Below are the records; copy each line in which "内核转储软件更新应用终端Diagnostic" can be found.

** Opening DATA FOR REVIEW block **

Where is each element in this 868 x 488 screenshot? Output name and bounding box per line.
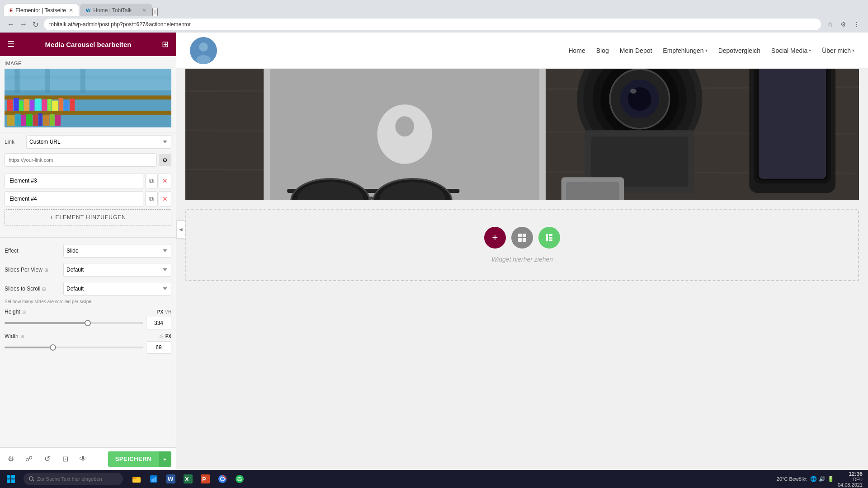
taskbar-search-input[interactable]	[37, 476, 114, 482]
url-settings-button[interactable]: ⚙	[159, 154, 171, 166]
element-4-copy-button[interactable]: ⧉	[145, 191, 158, 206]
taskbar-app-word[interactable]: W	[163, 471, 179, 487]
taskbar-time[interactable]: 12:36 DEU 04.08.2021	[838, 471, 863, 488]
svg-rect-8	[7, 99, 13, 111]
slides-to-scroll-select[interactable]: Default 1 2	[63, 282, 171, 296]
sidebar-menu-button[interactable]: ☰	[7, 39, 14, 49]
elementor-logo-button[interactable]	[538, 227, 560, 249]
url-input-row: ⚙	[0, 151, 176, 170]
browser-actions: ☆ ⚙ ⋮	[825, 20, 863, 29]
address-input[interactable]	[44, 19, 821, 30]
svg-rect-84	[155, 477, 156, 482]
extensions-button[interactable]: ⚙	[838, 20, 849, 29]
nav-link-depotvergleich[interactable]: Depotvergleich	[718, 47, 760, 54]
svg-rect-80	[132, 477, 137, 479]
history-icon-button[interactable]: ↺	[41, 453, 53, 465]
svg-rect-6	[5, 95, 171, 99]
nav-link-depot[interactable]: Mein Depot	[620, 47, 652, 54]
time-display: 12:36	[838, 471, 863, 477]
svg-rect-72	[7, 475, 10, 479]
browser-tab-elementor[interactable]: E Elementor | Testseite ✕	[4, 4, 79, 16]
widget-drop-zone[interactable]: +	[185, 209, 859, 281]
tab-close-elementor[interactable]: ✕	[69, 7, 73, 14]
element-3-delete-button[interactable]: ✕	[159, 173, 171, 188]
nav-link-home[interactable]: Home	[568, 47, 585, 54]
svg-rect-7	[5, 111, 171, 115]
height-unit-vh[interactable]: VH	[165, 310, 171, 314]
slides-per-view-select[interactable]: Default 1 2 3	[63, 263, 171, 277]
sidebar-grid-button[interactable]: ⊞	[162, 39, 169, 49]
width-unit-px[interactable]: PX	[165, 334, 171, 339]
back-button[interactable]: ←	[5, 19, 16, 30]
nav-link-social[interactable]: Social Media ▾	[771, 47, 811, 54]
height-slider-fill	[5, 322, 88, 324]
width-slider-thumb[interactable]	[50, 344, 56, 351]
taskbar-app-powerpoint[interactable]: P	[197, 471, 213, 487]
element-input-4[interactable]	[5, 191, 143, 206]
taskbar-app-chrome[interactable]	[214, 471, 231, 487]
new-tab-button[interactable]: +	[152, 8, 158, 16]
volume-icon[interactable]: 🔊	[819, 476, 826, 482]
widget-gallery-button[interactable]	[511, 227, 533, 249]
url-input[interactable]	[5, 153, 157, 167]
elements-section: ⧉ ✕ ⧉ ✕ + ELEMENT HINZUFÜGEN	[0, 170, 176, 234]
nav-links: Home Blog Mein Depot Empfehlungen ▾ Depo…	[568, 47, 854, 54]
save-dropdown-button[interactable]: ▸	[159, 451, 171, 467]
settings-icon-button[interactable]: ⚙	[5, 453, 17, 465]
site-nav: Home Blog Mein Depot Empfehlungen ▾ Depo…	[176, 33, 868, 69]
effect-row: Effect Slide Fade	[0, 241, 176, 260]
layers-icon-button[interactable]: ☍	[23, 453, 35, 465]
forward-button[interactable]: →	[18, 19, 29, 30]
nav-link-about[interactable]: Über mich ▾	[822, 47, 854, 54]
nav-link-empfehlungen[interactable]: Empfehlungen ▾	[663, 47, 707, 54]
width-value-input[interactable]	[146, 341, 171, 354]
responsive-icon-button[interactable]: ⊡	[59, 453, 71, 465]
taskbar-app-spotify[interactable]	[231, 471, 248, 487]
save-button[interactable]: SPEICHERN	[108, 451, 159, 467]
menu-button[interactable]: ⋮	[851, 20, 863, 29]
svg-rect-28	[55, 115, 61, 126]
taskbar-app-excel[interactable]: X	[180, 471, 196, 487]
settings-divider-1	[0, 237, 176, 238]
preview-sections: Home Blog Mein Depot Empfehlungen ▾ Depo…	[176, 33, 868, 470]
element-3-copy-button[interactable]: ⧉	[145, 173, 158, 188]
svg-text:P: P	[202, 476, 206, 483]
height-slider-control	[5, 317, 171, 329]
bookmark-button[interactable]: ☆	[825, 20, 836, 29]
preview-icon-button[interactable]: 👁	[77, 453, 90, 465]
preview-toggle-button[interactable]: ◀	[176, 221, 185, 239]
height-units: PX VH	[157, 310, 171, 314]
network-icon[interactable]: 🌐	[810, 476, 817, 482]
add-element-button[interactable]: + ELEMENT HINZUFÜGEN	[5, 209, 171, 225]
effect-label: Effect	[5, 248, 63, 254]
width-slider-fill	[5, 347, 53, 348]
taskbar-app-task[interactable]	[146, 471, 162, 487]
browser-tab-wordpress[interactable]: W Home | TobiTalk ✕	[80, 4, 152, 16]
height-unit-px[interactable]: PX	[157, 310, 163, 314]
link-select[interactable]: Custom URL Media File None	[26, 135, 171, 149]
browser-tabs: E Elementor | Testseite ✕ W Home | TobiT…	[0, 0, 868, 16]
svg-rect-15	[47, 99, 52, 111]
taskbar-app-explorer[interactable]	[128, 471, 145, 487]
width-slider-track[interactable]	[5, 347, 143, 348]
effect-select[interactable]: Slide Fade	[63, 244, 171, 258]
height-slider-track[interactable]	[5, 322, 143, 324]
image-preview[interactable]	[5, 69, 171, 127]
add-widget-button[interactable]: +	[484, 227, 506, 249]
sidebar-header: ☰ Media Carousel bearbeiten ⊞	[0, 33, 176, 56]
tab-close-wordpress[interactable]: ✕	[142, 7, 146, 14]
element-4-delete-button[interactable]: ✕	[159, 191, 171, 206]
start-button[interactable]	[0, 470, 22, 488]
height-slider-thumb[interactable]	[85, 320, 91, 326]
width-slider-header: Width ⊞ ⛓ PX	[5, 333, 171, 339]
reload-button[interactable]: ↻	[31, 19, 40, 30]
height-value-input[interactable]	[146, 317, 171, 329]
svg-rect-19	[70, 99, 75, 111]
svg-rect-20	[7, 115, 15, 126]
taskbar-search[interactable]	[24, 473, 123, 485]
systray-icons: 🌐 🔊 🔋	[810, 476, 834, 482]
svg-rect-69	[549, 234, 552, 236]
nav-link-blog[interactable]: Blog	[596, 47, 609, 54]
element-input-3[interactable]	[5, 173, 143, 188]
slides-hint: Set how many slides are scrolled per swi…	[0, 298, 176, 307]
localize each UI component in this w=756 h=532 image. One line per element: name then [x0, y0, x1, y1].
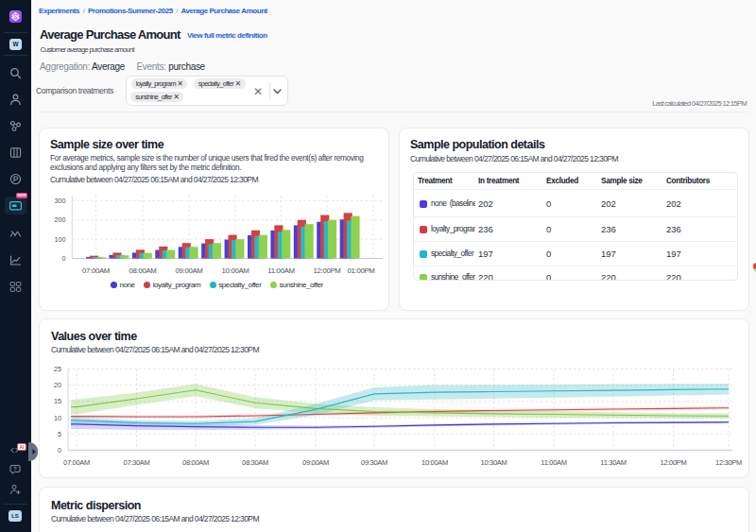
- svg-text:12:00PM: 12:00PM: [661, 458, 687, 467]
- svg-text:?: ?: [13, 466, 17, 472]
- svg-text:08:00AM: 08:00AM: [129, 266, 156, 275]
- svg-text:09:00AM: 09:00AM: [175, 266, 202, 275]
- svg-text:12:00PM: 12:00PM: [313, 266, 340, 275]
- svg-text:20: 20: [54, 381, 61, 389]
- svg-text:11:00AM: 11:00AM: [541, 458, 566, 467]
- svg-text:100: 100: [55, 235, 66, 244]
- svg-text:07:30AM: 07:30AM: [124, 458, 150, 467]
- svg-text:10:00AM: 10:00AM: [221, 266, 249, 275]
- svg-text:09:30AM: 09:30AM: [361, 458, 387, 467]
- svg-text:09:00AM: 09:00AM: [302, 458, 329, 467]
- svg-text:12:30PM: 12:30PM: [715, 458, 742, 467]
- svg-text:11:00AM: 11:00AM: [267, 266, 295, 275]
- svg-text:07:00AM: 07:00AM: [82, 266, 110, 275]
- svg-text:10:00AM: 10:00AM: [421, 458, 448, 467]
- svg-text:10: 10: [54, 414, 61, 422]
- svg-text:25: 25: [54, 365, 61, 373]
- svg-text:10:30AM: 10:30AM: [481, 458, 507, 467]
- svg-text:07:00AM: 07:00AM: [63, 458, 90, 467]
- svg-text:300: 300: [55, 197, 66, 205]
- svg-text:11:30AM: 11:30AM: [600, 458, 626, 467]
- svg-text:15: 15: [54, 397, 61, 405]
- svg-text:5: 5: [58, 430, 61, 438]
- svg-text:0: 0: [62, 254, 66, 263]
- svg-text:08:00AM: 08:00AM: [182, 458, 209, 467]
- svg-text:01:00PM: 01:00PM: [347, 266, 374, 275]
- svg-text:08:30AM: 08:30AM: [242, 458, 268, 467]
- svg-text:0: 0: [58, 446, 61, 455]
- svg-text:200: 200: [55, 215, 66, 224]
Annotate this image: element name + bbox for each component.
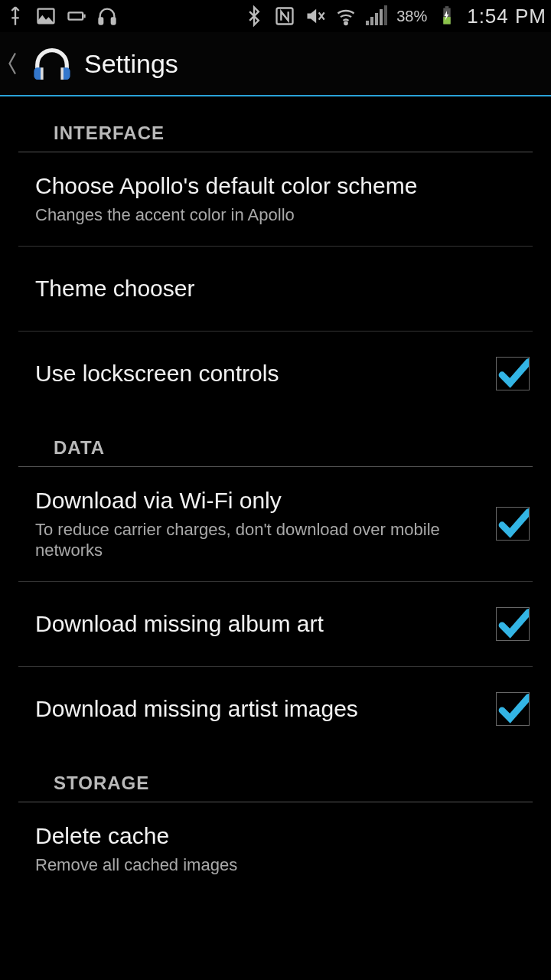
status-bar: 38% 1:54 PM (0, 0, 551, 32)
pref-title: Theme chooser (35, 275, 514, 302)
pref-title: Download missing artist images (35, 695, 481, 723)
action-bar[interactable]: Settings (0, 32, 551, 96)
svg-rect-2 (83, 15, 85, 18)
pref-sub: Remove all cached images (35, 854, 514, 876)
pref-theme-chooser[interactable]: Theme chooser (0, 247, 551, 331)
pref-artist-images[interactable]: Download missing artist images (0, 667, 551, 751)
svg-rect-3 (99, 18, 103, 24)
page-title: Settings (84, 49, 178, 79)
section-header-storage: STORAGE (18, 751, 533, 802)
battery-icon (66, 5, 87, 27)
pref-lockscreen-controls[interactable]: Use lockscreen controls (0, 332, 551, 416)
svg-rect-8 (444, 17, 451, 24)
svg-rect-4 (112, 18, 116, 24)
clock: 1:54 PM (467, 5, 546, 28)
nfc-icon (274, 5, 295, 27)
pref-title: Download via Wi-Fi only (35, 487, 481, 514)
app-headphones-icon[interactable] (31, 42, 73, 85)
svg-rect-10 (41, 67, 44, 80)
svg-point-6 (344, 22, 347, 25)
pref-wifi-only[interactable]: Download via Wi-Fi only To reduce carrie… (0, 467, 551, 581)
pref-sub: Changes the accent color in Apollo (35, 204, 514, 226)
svg-rect-9 (445, 6, 449, 8)
picture-icon (35, 5, 57, 27)
pref-sub: To reduce carrier charges, don't downloa… (35, 519, 481, 561)
bluetooth-icon (243, 5, 265, 27)
svg-rect-1 (69, 12, 83, 19)
section-header-interface: INTERFACE (18, 96, 533, 152)
pref-color-scheme[interactable]: Choose Apollo's default color scheme Cha… (0, 152, 551, 246)
checkbox-wifi-only[interactable] (496, 507, 530, 541)
pref-album-art[interactable]: Download missing album art (0, 582, 551, 666)
battery-percent: 38% (396, 8, 427, 25)
battery-charging-icon (436, 5, 458, 27)
signal-icon (366, 5, 387, 27)
wifi-icon (335, 5, 357, 27)
pref-delete-cache[interactable]: Delete cache Remove all cached images (0, 802, 551, 896)
headphones-icon (96, 5, 118, 27)
pref-title: Use lockscreen controls (35, 360, 481, 387)
checkbox-album-art[interactable] (496, 607, 530, 641)
checkbox-artist-images[interactable] (496, 692, 530, 726)
back-icon[interactable] (6, 48, 20, 79)
svg-rect-11 (60, 67, 64, 80)
pref-title: Choose Apollo's default color scheme (35, 172, 514, 200)
settings-list: INTERFACE Choose Apollo's default color … (0, 96, 551, 980)
usb-icon (5, 5, 26, 27)
mute-icon (305, 5, 326, 27)
section-header-data: DATA (18, 416, 533, 467)
checkbox-lockscreen[interactable] (496, 357, 530, 390)
pref-title: Download missing album art (35, 610, 481, 638)
pref-title: Delete cache (35, 822, 514, 850)
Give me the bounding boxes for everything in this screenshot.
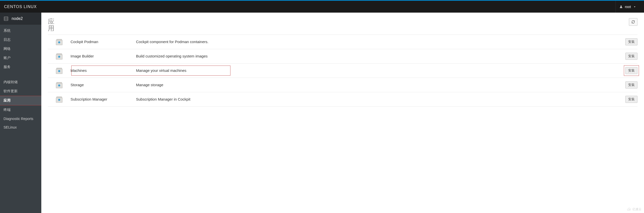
app-name: Machines	[71, 68, 136, 73]
sidebar-item[interactable]: 内核转储	[0, 78, 41, 87]
app-row[interactable]: Subscription ManagerSubscription Manager…	[48, 92, 637, 107]
install-button[interactable]: 安装	[625, 53, 637, 60]
cloud-icon	[627, 208, 631, 211]
install-button[interactable]: 安装	[625, 81, 637, 88]
app-action-cell: 安装	[620, 53, 637, 60]
watermark: 亿速云	[627, 207, 641, 211]
sidebar-nav: 系统日志网络账户服务	[0, 25, 41, 72]
refresh-icon	[631, 20, 635, 24]
package-icon	[56, 39, 62, 45]
install-button[interactable]: 安装	[625, 67, 637, 74]
package-icon	[56, 67, 62, 74]
sidebar-item[interactable]: 软件更新	[0, 87, 41, 96]
app-name: Cockpit Podman	[71, 40, 136, 44]
app-action-cell: 安装	[620, 67, 637, 74]
user-icon	[619, 5, 623, 9]
package-icon	[56, 82, 62, 88]
app-name: Storage	[71, 83, 136, 87]
app-icon-cell	[48, 53, 71, 59]
install-button[interactable]: 安装	[625, 96, 637, 103]
topbar: CENTOS LINUX root	[0, 1, 644, 13]
app-description: Manage your virtual machines	[136, 68, 620, 73]
svg-point-3	[629, 209, 630, 210]
app-action-cell: 安装	[620, 38, 637, 45]
refresh-button[interactable]	[629, 18, 637, 26]
app-icon-cell	[48, 82, 71, 88]
main-content: 应用 Cockpit PodmanCockpit component for P…	[41, 13, 644, 213]
app-action-cell: 安装	[620, 81, 637, 88]
app-row[interactable]: Cockpit PodmanCockpit component for Podm…	[48, 35, 637, 49]
page-title: 应用	[48, 18, 55, 32]
app-name: Subscription Manager	[71, 97, 136, 101]
sidebar-item[interactable]: 服务	[0, 63, 41, 72]
app-row[interactable]: MachinesManage your virtual machines安装	[48, 64, 637, 78]
sidebar-item[interactable]: SELinux	[0, 123, 41, 132]
app-icon-cell	[48, 39, 71, 45]
app-name: Image Builder	[71, 54, 136, 58]
brand-title: CENTOS LINUX	[4, 5, 37, 9]
watermark-text: 亿速云	[632, 207, 641, 211]
app-description: Build customized operating system images	[136, 54, 620, 58]
sidebar: node2 系统日志网络账户服务 内核转储软件更新应用终端Diagnostic …	[0, 13, 41, 213]
sidebar-nav-2: 内核转储软件更新应用终端Diagnostic ReportsSELinux	[0, 76, 41, 132]
user-name: root	[625, 5, 631, 9]
app-description: Subscription Manager in Cockpit	[136, 97, 620, 101]
app-icon-cell	[48, 67, 71, 74]
app-icon-cell	[48, 96, 71, 103]
server-icon	[4, 16, 9, 21]
host-name: node2	[12, 16, 23, 21]
install-button[interactable]: 安装	[625, 38, 637, 45]
package-icon	[56, 53, 62, 59]
sidebar-item[interactable]: 日志	[0, 35, 41, 44]
app-description: Manage storage	[136, 83, 620, 87]
app-list: Cockpit PodmanCockpit component for Podm…	[48, 35, 637, 107]
user-menu[interactable]: root	[616, 1, 640, 13]
layout: node2 系统日志网络账户服务 内核转储软件更新应用终端Diagnostic …	[0, 13, 644, 213]
sidebar-item[interactable]: Diagnostic Reports	[0, 114, 41, 123]
sidebar-item[interactable]: 系统	[0, 26, 41, 35]
svg-rect-0	[4, 17, 8, 21]
app-description: Cockpit component for Podman containers.	[136, 40, 620, 44]
sidebar-item[interactable]: 账户	[0, 53, 41, 63]
main-header: 应用	[48, 18, 637, 32]
sidebar-host[interactable]: node2	[0, 13, 41, 25]
app-row[interactable]: Image BuilderBuild customized operating …	[48, 49, 637, 64]
sidebar-item[interactable]: 终端	[0, 105, 41, 114]
sidebar-item[interactable]: 应用	[0, 96, 42, 105]
sidebar-item[interactable]: 网络	[0, 44, 41, 53]
app-row[interactable]: StorageManage storage安装	[48, 78, 637, 92]
app-action-cell: 安装	[620, 96, 637, 103]
chevron-down-icon	[633, 5, 636, 9]
package-icon	[56, 96, 62, 103]
sidebar-gap	[0, 72, 41, 76]
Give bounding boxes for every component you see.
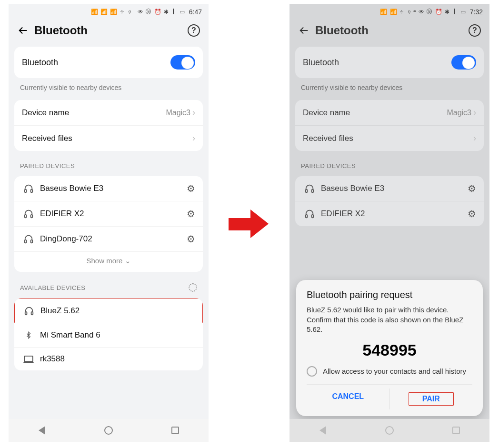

** Closing DATA FOR REVIEW block **

WRITTEN REPLY:
sidebar: node2 系统日志网络账户服务 内核转储软件更新应用终端Diagnostic …	[0, 13, 41, 213]
sidebar-nav-2: 内核转储软件更新应用终端Diagnostic ReportsSELinux	[0, 76, 41, 132]
layout: node2 系统日志网络账户服务 内核转储软件更新应用终端Diagnostic …	[0, 13, 644, 213]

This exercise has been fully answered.